The RICAS testing system is the same assessment as the MCAS, the system used by Massachusetts. Rhode Island adopted the system last year to allow for comparison with Massachusetts’ education standards. “Massachusetts is really the leader in national education; that’s the comparison we should be making, not only as they’re the national leader but they’re also our neighboring state. So having that apples to apples comparison is really helpful for us,” Geoghegan said. Rhode Island considers Massachusetts a “trusted partner,” she added.

After multiple changes to the testing systems used by the state, Rhode Island plans to stick with this system for the foreseeable future because “the General Assembly actually…passed a law that basically said that we can’t change assessments for the next ten years,” Geoghegan said.

But although the RICAS is an important assessment tool, Geoghegan emphasized the holistic approach RIDE takes to evaluate schools. “We have … a whole host of measures that we look at for school performance. … A big part of that is making sure that schools aren’t overly weighting one measure over the other.” Geoghegan explained that “in a lot of systems … the high performance in one area can mask low performance in another. With our accountability system, we really tried to reimagine that.” Rhode Island uses multiple systems to assess its schools, including a five-star system that reflects the performance of the entire school in order to avoid glossing over any subset of poorly performing students. “If you have any student subgroup that is performing at a one-star level, it would be impossible for you to be a five-star school,” she said.

This year’s RICAS results reveal some interesting trends, said Professor Kenneth Wong, chair for Education Policy. Notably, performance of the youngest students relatively exceeded that of their older peers in Math, demonstrating a “linear decline.”. Wong noted that “the third graders are actually doing a much better job and they are closest to where their peers are in Massachusetts … But then when you look at the other grades, the gap is wider.” He suggested that without a solid foundation in lower grades, students perhaps fell further behind as the difficulty of their material increased in higher grades.

The state contends with numerous factors that limit its ability to improve public education, which is reflected in low test scores, Wong said. Low-income students often have greater needs in urban areas such as Providence, he added. “Even within a district there are some students who may need more support, so the specific use of resources to support the high-need students becomes a decision that has to be made by the school superintendent and the principals and the teachers.”

To an extent, funding from the district currently depends on the seniority of teachers at various schools. Wong suggested that the district could further direct funding to schools on the basis of the needs of students. “We need to … allocate the resources to meet the needs of the student … and use the student as a center of resource allocation,” he said.

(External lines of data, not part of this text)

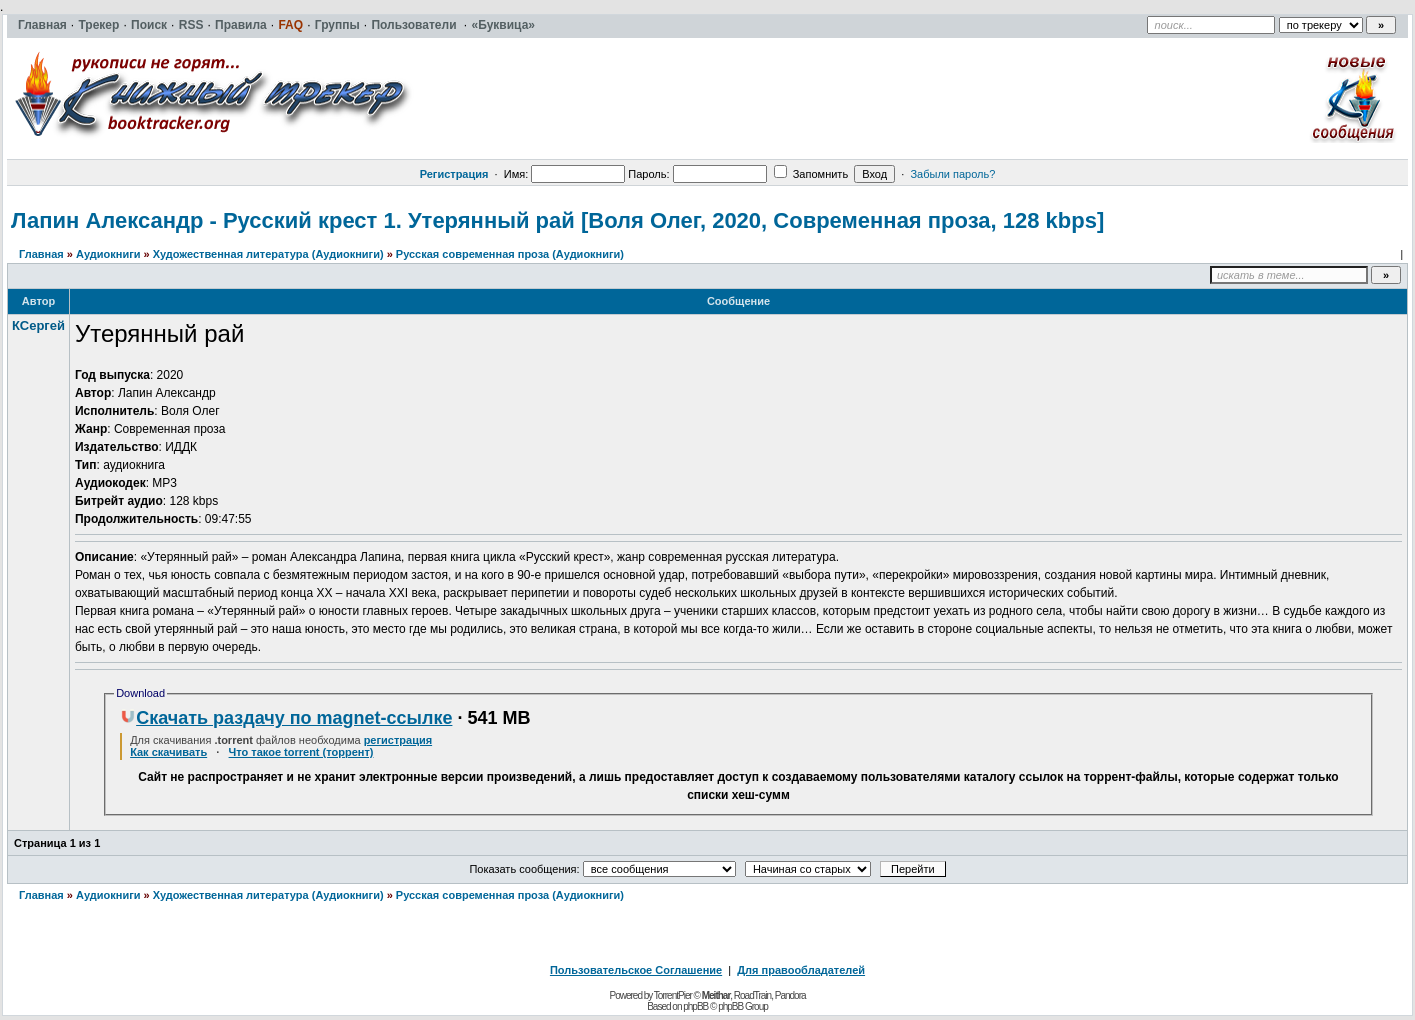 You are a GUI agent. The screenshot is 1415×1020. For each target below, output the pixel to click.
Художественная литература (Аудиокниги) (268, 254)
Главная (41, 254)
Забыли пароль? (952, 174)
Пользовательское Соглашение (636, 970)
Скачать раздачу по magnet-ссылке (286, 718)
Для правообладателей (801, 970)
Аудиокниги (108, 254)
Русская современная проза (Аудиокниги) (510, 254)
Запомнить (811, 174)
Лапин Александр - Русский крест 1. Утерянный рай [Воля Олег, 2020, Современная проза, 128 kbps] (557, 220) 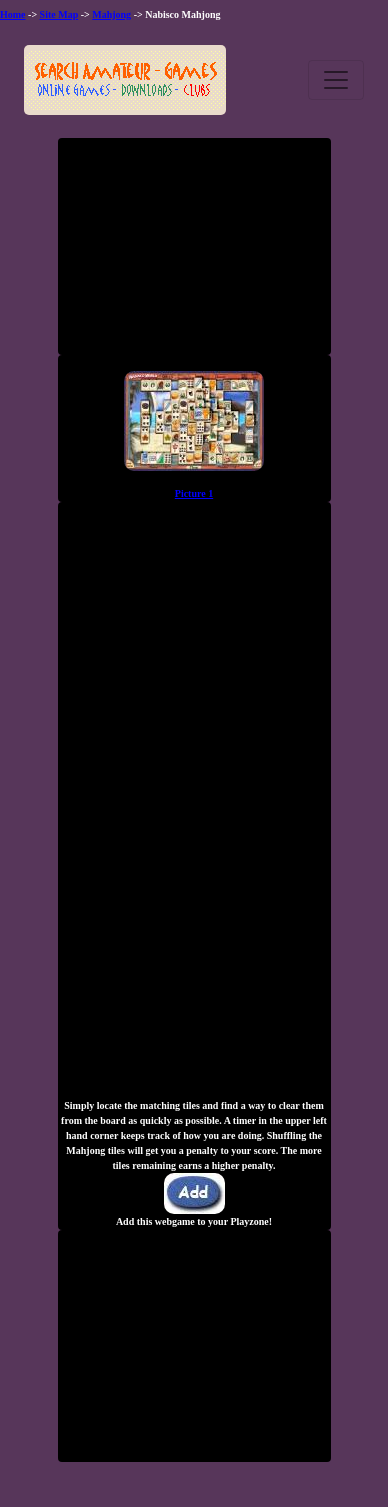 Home (13, 14)
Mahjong (111, 14)
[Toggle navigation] (336, 80)
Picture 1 (194, 493)
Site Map (59, 14)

While Rhode Island ranked eighth in terms of per-pupil expenditure nationally in 2017, Wong also said that the state could improve how and where it spends this money.  “Instead of evenly distributing all the money across all the schools, maybe now we need to think about how we can use the budget to respond more effectively to the high-need students.” Smaller class sizes and more teacher attention per student could be possible strategies to help high-need students, Wong added.

“One area teachers and district leaders can work together immediately is to identify the 10 percent of the schools that have not been able to show any progress in either of the subjects over the last year, and then try to learn from other schools that have shown making some good progress over the last year,” he said. “Professionals can also work together and learn from each other as well.”